When bullets flew in Oak Park for the second time in as many days last month, killing a 19-year-old man and wounding a young woman, dozens of alarmed residents took to the neighborhood’s streets to make their voices heard.
“We are out here with one agenda,” the Rev. Anthony Sadler told the marchers gathered at his Shiloh Baptist Church off Martin Luther King Jr. Boulevard, “(and that’s) to stop the gun violence.”
So far, it seems to have worked. The shootings have slowed. But marching is, at best, a short-term solution.
Another way to reduce violent crime is give the teenagers something better to do. Mayor Darrell Steinberg is pushing his fledgling Thousand Strong program as that alternative.
It’s a solid plan. The program connects high school students from some of Sacramento’s most impoverished neighborhoods with minimum wage jobs at local companies. As many as 700 teenagers will receive job training before being directed to an employer willing to put them to work.
Eventually, Steinberg wants the program to live up to its moniker and serve 1,000 teens year-round. Already, there’s enough funding from the state, city and local school districts to subsidize that.
The only problem?

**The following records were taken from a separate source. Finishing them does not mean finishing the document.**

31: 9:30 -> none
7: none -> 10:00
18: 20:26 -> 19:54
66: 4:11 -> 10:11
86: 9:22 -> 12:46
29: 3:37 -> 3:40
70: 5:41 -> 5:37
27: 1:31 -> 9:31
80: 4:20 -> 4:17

The city needs more companies to step up and hire students.
Some of the employers that have stepped up are Carollo Engineers, Valley Vision, the Starbucks at the Sacramento Convention Center, Green Tech, Service Systems Associates and the California Capital Airshow. Plus, a lot of government agencies, including the Sacramento Public Library, Sacramento Police Department and Regional Transit. But the pickings have been pretty slim.
Surely, Sacramento can do better.
While it’s true that hiring students from inner city neighborhoods might not be profitable in the short-term, in the long-term, it will make Sacramento a stronger community and, therefore, a better place to grow a business. The current spike in violent crime benefits no one.

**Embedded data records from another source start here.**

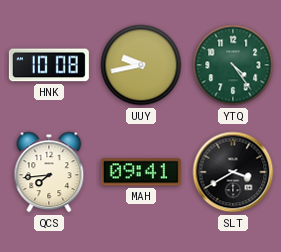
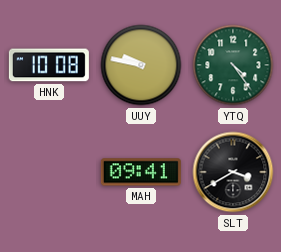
UUY: 9:43 -> 9:47
QCS: 7:44 -> none
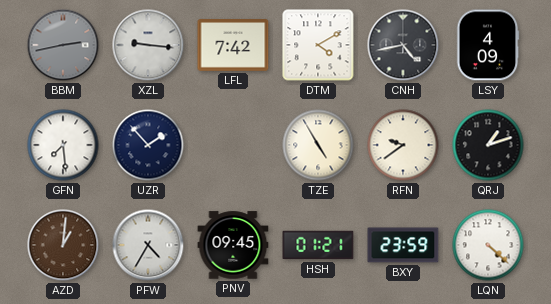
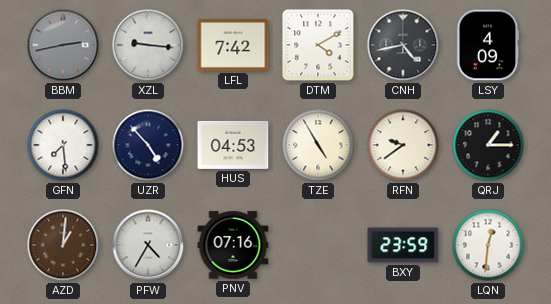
UZR: 1:53 -> 4:53
HUS: none -> 04:53
QRJ: 1:12 -> 1:15
PNV: 09:45 -> 07:16
HSH: 01:21 -> none
LQN: 4:22 -> 12:31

Thousand Strong is deliberately going after teenagers who need help – those who are homeless, have a disability, have children, are pregnant or have a criminal record. Employers should consider the program an opportunity to be a responsible corporate citizen.
“It’s not a program, but a philosophy,” Steinberg said told a member of The Bee’s editorial board. “The goal is to connect economic growth to the (poorest) neighborhoods of the the city.”
It’s no coincidence that the neighborhoods with the highest rates of violent crime – Arden Arcade, Del Paso Heights and Valley Hi, to name a few – are also the neighborhoods that have seen little benefit from the boom downtown or in other, more affluent parts of Sacramento.
That drive-by shooting in Oak Park last month that killed 19-year-old Giovonni Griffin came on the heels of another shooting that injured a woman who was eight months pregnant. Surrounded by mourners at a memorial service, police found her bleeding from a wound to the stomach, but fortunately she and baby survived.
That kind of violence can’t continue to happen in Sacramento. But only a community-wide intervention, with a real path out of poverty and real opportunities for a viable career, can help stop it.
With more support from more employers, Thousand Strong is a good start.